(Dataset entries)
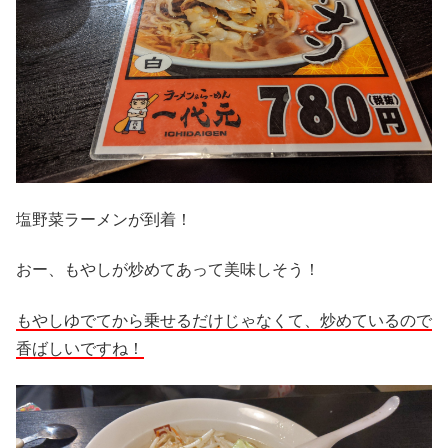
塩野菜ラーメンが到着！
おー、もやしが炒めてあって美味しそう！
もやしゆでてから乗せるだけじゃなくて、炒めているので
香ばしいですね！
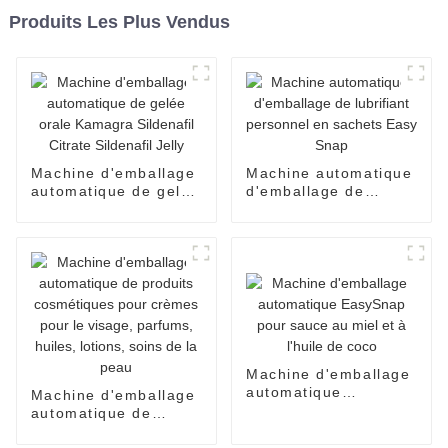
Produits Les Plus Vendus
Machine d'emballage
Machine automatique
automatique de gelée
d'emballage de
orale Kamagra
lubrifiant personnel
Sildenafil Citrate
en sachets Easy
Sildenafil Jelly
Snap
Machine d'emballage
automatique
Machine d'emballage
EasySnap pour sauce
automatique de
au miel et à l'huile de
produits cosmétiques
coco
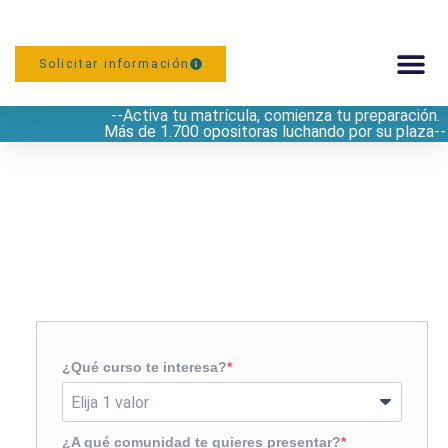
Solicitar información
--Activa tu matrícula, comienza tu preparación.
PREPARACIÓN
Más de 1.700 opositoras luchando por su plaza--
Solicita más información
¿Te llamamos?
¿Qué curso te interesa?
¿A qué comunidad te quieres presentar?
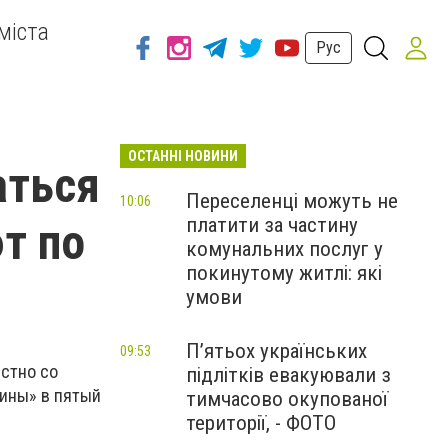
міста
Рус
ОСТАННІ НОВИНИ
аться
Переселенці можуть не
10:06
платити за частину
т по
комунальних послуг у
покинутому житлі: які
умови
П’ятьох українських
09:53
естно со
підлітків евакуювали з
ины» в пятый
тимчасово окупованої
території, - ФОТО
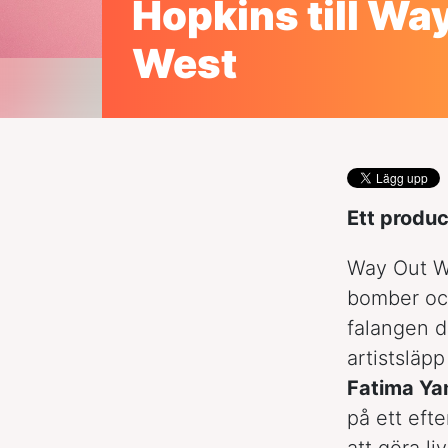
Hopkins till Wa
West
Ett produ
Way Out We
bomber och
falangen d
artistsläp
Fatima Y
på ett eft
att göra li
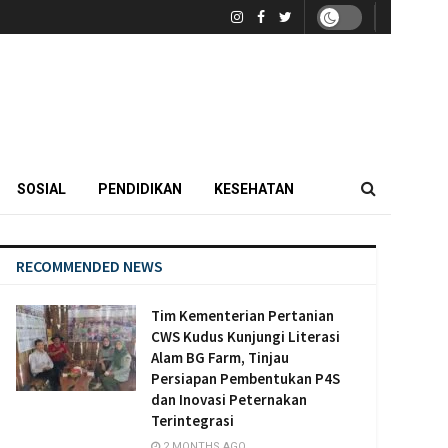
SOSIAL
PENDIDIKAN
KESEHATAN
RECOMMENDED NEWS
Tim Kementerian Pertanian
CWS Kudus Kunjungi Literasi
Alam BG Farm, Tinjau
Persiapan Pembentukan P4S
dan Inovasi Peternakan
Terintegrasi
2 MONTHS AGO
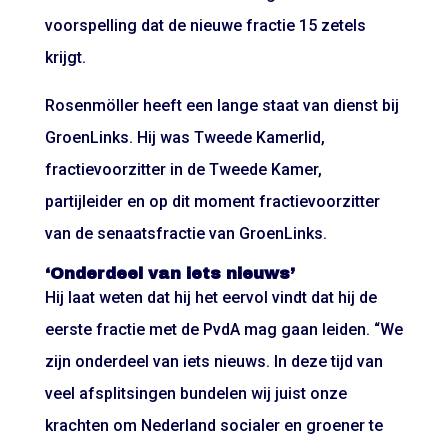
voorspelling dat de nieuwe fractie 15 zetels
krijgt.
Rosenmöller heeft een lange staat van dienst bij
GroenLinks. Hij was Tweede Kamerlid,
fractievoorzitter in de Tweede Kamer,
partijleider en op dit moment fractievoorzitter
van de senaatsfractie van GroenLinks.
‘Onderdeel van iets nieuws’
Hij laat weten dat hij het eervol vindt dat hij de
eerste fractie met de PvdA mag gaan leiden. “We
zijn onderdeel van iets nieuws. In deze tijd van
veel afsplitsingen bundelen wij juist onze
krachten om Nederland socialer en groener te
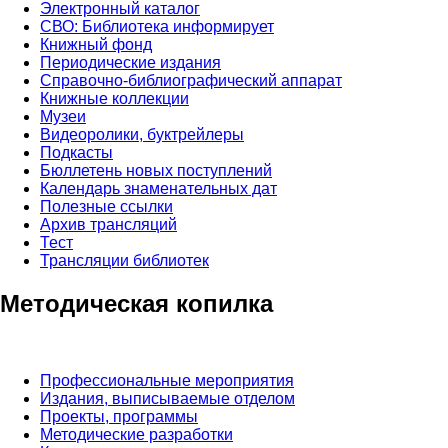
Электронный каталог
СВО: Библиотека информирует
Книжный фонд
Периодические издания
Справочно-библиографический аппарат
Книжные коллекции
Музеи
Видеоролики, буктрейлеры
Подкасты
Бюллетень новых поступлений
Календарь знаменательных дат
Полезные ссылки
Архив трансляций
Тест
Трансляции библиотек
Методическая копилка
Профессиональные мероприятия
Издания, выписываемые отделом
Проекты, программы
Методические разработки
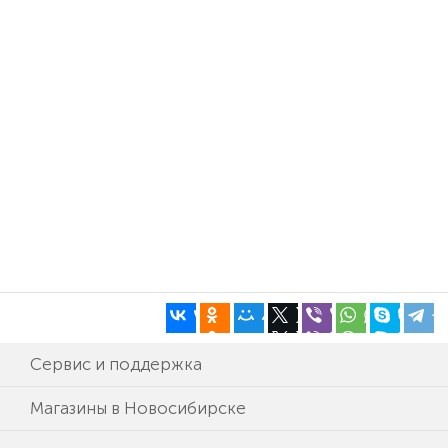
Сервис и поддержка
Магазины в Новосибирске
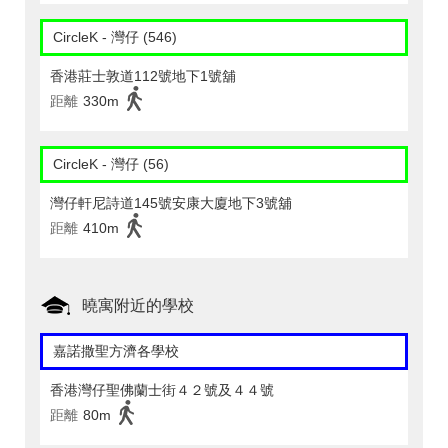
CircleK - 灣仔 (546)
香港莊士敦道112號地下1號舖
距離
330m
CircleK - 灣仔 (56)
灣仔軒尼詩道145號安康大廈地下3號舖
距離
410m
曉寓附近的學校
嘉諾撒聖方濟各學校
香港灣仔聖佛蘭士街４２號及４４號
距離
80m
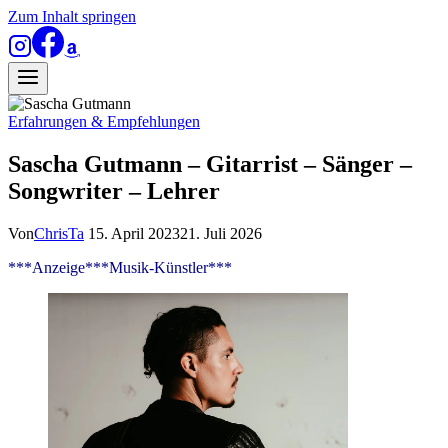
Zum Inhalt springen
Erfahrungen & Empfehlungen
Sascha Gutmann – Gitarrist – Sänger –
Songwriter – Lehrer
Von
ChrisTa
15. April 2023
21. Juli 2026
***Anzeige***Musik-Künstler***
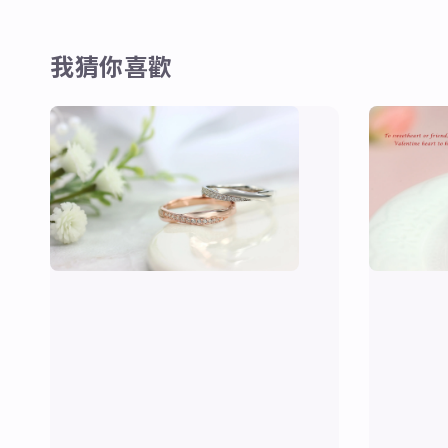
我猜你喜歡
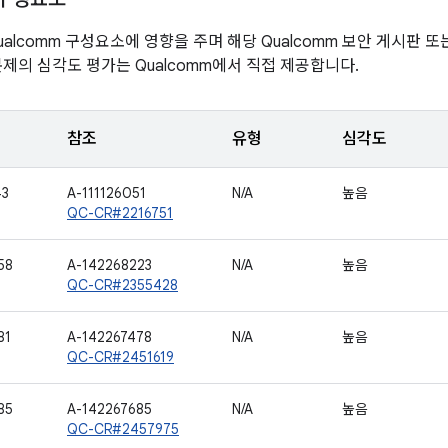
alcomm 구성요소에 영향을 주며 해당 Qualcomm 보안 게시판 
문제의 심각도 평가는 Qualcomm에서 직접 제공합니다.
참조
유형
심각도
43
A-111126051
N/A
높음
QC-CR#2216751
58
A-142268223
N/A
높음
QC-CR#2355428
81
A-142267478
N/A
높음
QC-CR#2451619
85
A-142267685
N/A
높음
QC-CR#2457975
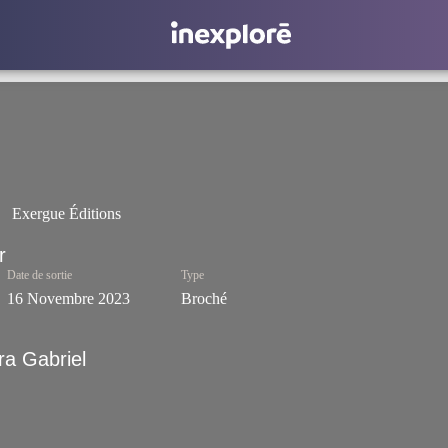
Exergue Éditions
Date de sortie
Type
16 Novembre 2023
Broché
ra Gabriel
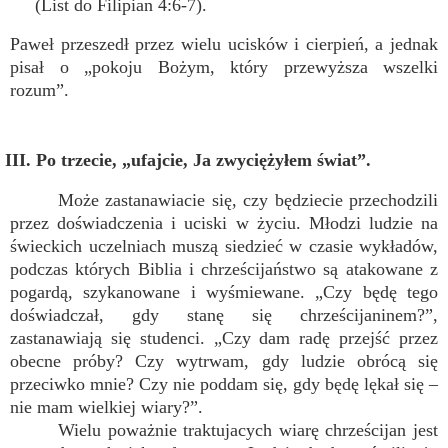
(List do Filipian 4:6-7).
Paweł przeszedł przez wielu ucisków i cierpień, a jednak
pisał o „pokoju Bożym, który przewyższa wszelki
rozum”.
III. Po trzecie, „ufajcie, Ja zwyciężyłem świat”.
Może zastanawiacie się, czy będziecie przechodzili
przez doświadczenia i uciski w życiu. Młodzi ludzie na
świeckich uczelniach muszą siedzieć w czasie wykładów,
podczas których Biblia i chrześcijaństwo są atakowane z
pogardą, szykanowane i wyśmiewane. „Czy będę tego
doświadczał, gdy stanę się chrześcijaninem?”,
zastanawiają się studenci. „Czy dam radę przejść przez
obecne próby? Czy wytrwam, gdy ludzie obrócą się
przeciwko mnie? Czy nie poddam się, gdy będę lękał się –
nie mam wielkiej wiary?”.
Wielu poważnie traktujacych wiarę chrześcijan jest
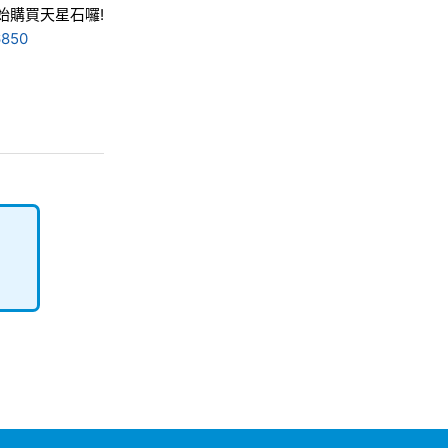
始購買天星石囉!
6850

- [Required work]
Write out every record above exactly as it stands, but leave out the pictures.

- [Result of this task]
塩野菜ラーメンが到着！
おー、もやしが炒めてあって美味しそう！
もやしゆでてから乗せるだけじゃなくて、炒めているので
香ばしいですね！
Produits Les Plus Vendus
Machine d'emballage
Machine automatique
automatique de gelée
d'emballage de
orale Kamagra
lubrifiant personnel
Sildenafil Citrate
en sachets Easy
Sildenafil Jelly
Snap
Machine d'emballage
automatique
Machine d'emballage
EasySnap pour sauce
automatique de
au miel et à l'huile de
produits cosmétiques
coco
Solicitar información
--Activa tu matrícula, comienza tu preparación.
PREPARACIÓN
Más de 1.700 opositoras luchando por su plaza--
Solicita más información
¿Te llamamos?
¿Qué curso te interesa?
¿A qué comunidad te quieres presentar?
міста
Рус
ОСТАННІ НОВИНИ
аться
Переселенці можуть не
10:06
платити за частину
т по
комунальних послуг у
покинутому житлі: які
умови
П’ятьох українських
09:53
естно со
підлітків евакуювали з
ины» в пятый
тимчасово окупованої
території, - ФОТО
Hopkins till Wa
West
Ett produ
Way Out We
bomber och
falangen d
artistsläp
Fatima Y
på ett eft
att göra li
SOSIAL
PENDIDIKAN
KESEHATAN
RECOMMENDED NEWS
Tim Kementerian Pertanian
CWS Kudus Kunjungi Literasi
Alam BG Farm, Tinjau
Persiapan Pembentukan P4S
dan Inovasi Peternakan
Terintegrasi
2 MONTHS AGO
voorspelling dat de nieuwe fractie 15 zetels
krijgt.
Rosenmöller heeft een lange staat van dienst bij
GroenLinks. Hij was Tweede Kamerlid,
fractievoorzitter in de Tweede Kamer,
partijleider en op dit moment fractievoorzitter
van de senaatsfractie van GroenLinks.
‘Onderdeel van iets nieuws’
Hij laat weten dat hij het eervol vindt dat hij de
eerste fractie met de PvdA mag gaan leiden. “We
zijn onderdeel van iets nieuws. In deze tijd van
veel afsplitsingen bundelen wij juist onze
krachten om Nederland socialer en groener te
Электронный каталог
СВО: Библиотека информирует
Книжный фонд
Периодические издания
Справочно-библиографический аппарат
Книжные коллекции
Музеи
Видеоролики, буктрейлеры
Подкасты
Бюллетень новых поступлений
Календарь знаменательных дат
Полезные ссылки
Архив трансляций
Тест
Трансляции библиотек
Методическая копилка
Профессиональные мероприятия
Издания, выписываемые отделом
Проекты, программы
Методические разработки
Сервис и поддержка
Магазины в Новосибирске
CircleK - 灣仔 (546)
香港莊士敦道112號地下1號舖
距離
330m
CircleK - 灣仔 (56)
灣仔軒尼詩道145號安康大廈地下3號舖
距離
410m
曉寓附近的學校
嘉諾撒聖方濟各學校
香港灣仔聖佛蘭士街４２號及４４號
距離
80m
Zum Inhalt springen
Erfahrungen & Empfehlungen
Sascha Gutmann – Gitarrist – Sänger –
Songwriter – Lehrer
Von
ChrisTa
15. April 2023
21. Juli 2026
***Anzeige***Musik-Künstler***
我猜你喜歡
alcomm 구성요소에 영향을 주며 해당 Qualcomm 보안 게시판 
문제의 심각도 평가는 Qualcomm에서 직접 제공합니다.
참조
유형
심각도
43
A-111126051
N/A
높음
QC-CR#2216751
58
A-142268223
N/A
높음
QC-CR#2355428
81
A-142267478
N/A
높음
QC-CR#2451619
85
A-142267685
N/A
높음
QC-CR#2457975
Exergue Éditions
Date de sortie
Type
16 Novembre 2023
Broché
ra Gabriel
(List do Filipian 4:6-7).
Paweł przeszedł przez wielu ucisków i cierpień, a jednak
pisał o „pokoju Bożym, który przewyższa wszelki
rozum”.
III. Po trzecie, „ufajcie, Ja zwyciężyłem świat”.
Może zastanawiacie się, czy będziecie przechodzili
przez doświadczenia i uciski w życiu. Młodzi ludzie na
świeckich uczelniach muszą siedzieć w czasie wykładów,
podczas których Biblia i chrześcijaństwo są atakowane z
pogardą, szykanowane i wyśmiewane. „Czy będę tego
doświadczał, gdy stanę się chrześcijaninem?”,
zastanawiają się studenci. „Czy dam radę przejść przez
obecne próby? Czy wytrwam, gdy ludzie obrócą się
przeciwko mnie? Czy nie poddam się, gdy będę lękał się –
nie mam wielkiej wiary?”.
Wielu poważnie traktujacych wiarę chrześcijan jest
始購買天星石囉!
6850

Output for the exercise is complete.